Life Is Short and Then You Die by Kelley Armstrong
Author:Kelley Armstrong
Language: eng
Format: epub
Publisher: Imprint
* * *
An unnatural hush smothers halls that should be crowded with laughter and reunions and lost freshmen trying to find their classes and fellow seniors counting the days until we can put high school behind us forever. This … pall, that’s the word, hangs over everything. The WELCOME TIGERS sign sags, its orange a little less cheery than most years. Teachers cluster in twos and threes, only a few even attempt to smile.
As I pass, students whisper. “She’s the one…”
“… Mr. Kendall…”
“… can’t imagine…”
Mr. Kendall, last year’s state teacher of the year and the target of my big exposé on student drinking, is dead, and I found his body hidden in the weeds at the top of Suicide Hill.
I hunch my shoulders against the curious stares, but I don’t know what to do with the toxic mix of fear and rage and guilt that bubbles in my veins. I didn’t even like him, so why should his death make me feel so, so bad?
Ms. Compton waits outside her classroom, one of the few teachers who offers a smile as she greets students, though her smile is tense and her greeting is little more than a tight nod. Her welcome speech is almost word for word the same talk she gave seniors two days ago in a painful get-to-know-each-other breakfast. Standard teacher bullshit, but her delivery barely breaks from monotone.
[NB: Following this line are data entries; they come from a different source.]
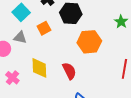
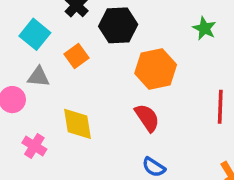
red semicircle: (69, 71) -> (147, 118), moved

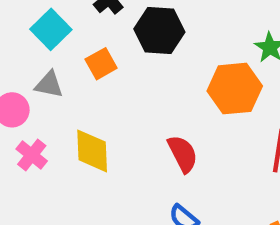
orange hexagon: (156, 69) -> (235, 89), moved
pink cross: (34, 146) -> (32, 155), moved

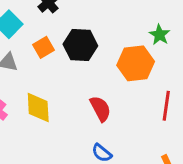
black hexagon: (159, 30) -> (80, 45), moved

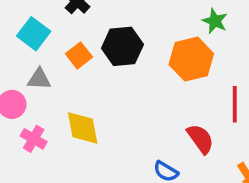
red semicircle: (100, 109) -> (200, 139), moved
At the end, she gives Ethan the stage and slumps into her chair, as if she has a limited supply of perkiness and now she’s drained. I already miss Mr. Ornelas, my favorite teacher three years running. Why couldn’t he wait one more year to retire?
Ethan’s summer in Europe agreed with him. He’s taller and stronger and more confident than the Ethan of last spring. The Mediterranean blue of his shirt reflects the deep color of his eyes, and he’s tamed his wild dark brown hair into something resembling a modern style. But he hasn’t reined in his nervous energy. His fingers drum on his thighs as he talks.
“So, the first thing I want to say, for those of you who haven’t been part of The Beat before, is that what we do in here is real journalism,” he says.
I glance at Ms. Compton, who’s obsessively rubbing her calves through her long skirt. If we do real journalism, as he says, the story we should be talking about is Mr. Kendall’s death.
Ethan, oblivious, keeps talking. “We hold ourselves to the same standards as professionals, and we have the same protections under state law. The work we do can make a real difference. Like the kids in Kansas a couple of years ago who discovered their new principal lied about her qualifications for the job. Their reporting forced the woman to resign. It made the district look bad, but they did what journalists are supposed to do—seek the truth, report the facts.”
That’s the longest speech I’ve ever heard Ethan make. He sounds so sincere, so convincing. So completely, one hundred percent opposite of how he reacted when I pitched the story about Mr.